Accolades. Other comments from faculty and colleagues:
- “Frankly, we do not know what we would do without him. He is that exemplary. He is always kind, courteous, respectful, reliable, flexible, and eager to help with any project. When you ask for a favor or task from him, you can count on it being done promptly and correctly.”
- “(Brennen) steps up to difficult tasks, such as taking the lead in a landmark, three-year, federally funded project of surveying and databasing insects from three counties in the Sacramento River Delta (to date, 700 species, including 30 new species). He does it all, from organizing collections, coordinating field trips, and training interns, to helping graduate students, faculty and peers with equipment, including the GIGAmacro system and freeze freeze dryer; and assisting them with their projects and publications, such as imaging holotypes and photographing specimens for their publications. With BioQuip closed and supplies scarce, he even designs collecting equipment!”
- “He also serves as the unofficial IT specialist. (Brennen), who learned to dismantle and resassemble computers as a child, troubleshoots the office computers and printers, and assists with the website.
- “He volunteers to drive hundreds of miles to bring back collections, donations or other materials. He eagerly supports UC Davis Picnic Day, (Bohart) open houses, and UC Davis Biodiversity Museum Day. He engages with visitors, showing them displays, answering their questions, and encouraging them to ask more!”

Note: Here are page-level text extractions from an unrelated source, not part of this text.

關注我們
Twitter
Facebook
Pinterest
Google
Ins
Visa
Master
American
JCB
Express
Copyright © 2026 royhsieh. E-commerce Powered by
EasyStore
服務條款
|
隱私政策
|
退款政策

- “(Brennen) strongly supports diversity, equity and inclusion. When a colleague's developmentally disabled aunt arrived for a tour, he noticed her limitless enthusiasm and curiosity for insects, so he headed to the Arboretum to bring back a male Valley carpenter bee (a blond, green-eyed bee known as a ‘teddy bear bee') and let the aunt hold it (note that ‘boy bees don't sting') before releasing it. Her joy, glee and excitement were as unforgettable as (Brennen's) kindness, thoughtfulness and generosity.”
- “(Brennen) has been an anchor to the museum, especially these last COVID years. We are a small team who tries to do big things. (Brennen) is the glue that holds everything together and gets the job done. He supports all aspects of the (workplace) from research to outreach and education. He is tireless and very deserving of recognition. He is not someone who likes to step into the limelight, but is definitely behind the scenes making everything happen smoothly. He is also just a caring and kind co-worker and sensitive to inclusivity and equity.”

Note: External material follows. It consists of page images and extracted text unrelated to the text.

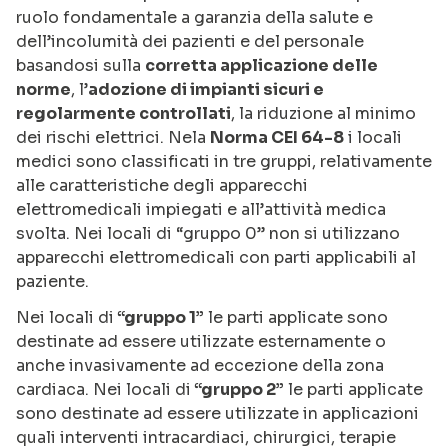
ruolo fondamentale a garanzia della salute e
dell’incolumità dei pazienti e del personale
basandosi sulla
corretta applicazione delle
norme
, l’
adozione di impianti sicuri e
regolarmente controllati
, la riduzione al minimo
dei rischi elettrici. Nela
Norma CEI 64-8
i locali
medici sono classificati in tre gruppi, relativamente
alle caratteristiche degli apparecchi
elettromedicali impiegati e all’attività medica
svolta. Nei locali di “gruppo 0” non si utilizzano
apparecchi elettromedicali con parti applicabili al
paziente.
Nei locali di
“gruppo 1”
le parti applicate sono
destinate ad essere utilizzate esternamente o
anche invasivamente ad eccezione della zona
cardiaca. Nei locali di
“gruppo 2”
le parti applicate
sono destinate ad essere utilizzate in applicazioni
quali interventi intracardiaci, chirurgici, terapie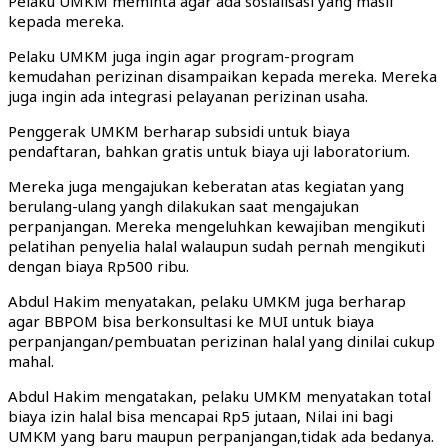
Pelaku UMKM meminta agar ada sosialisasi yang masif
kepada mereka.
Pelaku UMKM juga ingin agar program-program
kemudahan perizinan disampaikan kepada mereka. Mereka
juga ingin ada integrasi pelayanan perizinan usaha.
Penggerak UMKM berharap subsidi untuk biaya
pendaftaran, bahkan gratis untuk biaya uji laboratorium.
Mereka juga mengajukan keberatan atas kegiatan yang
berulang-ulang yangh dilakukan saat mengajukan
perpanjangan. Mereka mengeluhkan kewajiban mengikuti
pelatihan penyelia halal walaupun sudah pernah mengikuti
dengan biaya Rp500 ribu.
Abdul Hakim menyatakan, pelaku UMKM juga berharap
agar BBPOM bisa berkonsultasi ke MUI untuk biaya
perpanjangan/pembuatan perizinan halal yang dinilai cukup
mahal.
Abdul Hakim mengatakan, pelaku UMKM menyatakan total
biaya izin halal bisa mencapai Rp5 jutaan, Nilai ini bagi
UMKM yang baru maupun perpanjangan,tidak ada bedanya.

In summary, the nominators wrote that (Brennen) “epitomizes the excellence of our UC Davis workforce.”
Dyer said he is humbled and honored to be singled out for the award.
The judging criteria in the service award category included
- Provides exemplary services to students, staff, faculty and/or general campus
- Makes notable contributions to the department and/or campus
- Creates and maintains high morale
- Embodies the Principles of Community
In all, the UC Davis Staff Assembly awarded individual honors in five categories: innovation, mentorship, service, supervision, and teaching, as well as a team award and a faculty and staff partnership award. The judges also awarded scholarships to staff and staff dependents. (See award winners)
The Bohart Museum, founded in 1946 and located in Room 1124 of the Academic Surge Building on Crocker Lane, houses a global collection of eight million insects. It also maintains a live “petting zoo” (Madagascar hissing cockroaches, stick insects and tarantulas) and an insect-themed gift shop.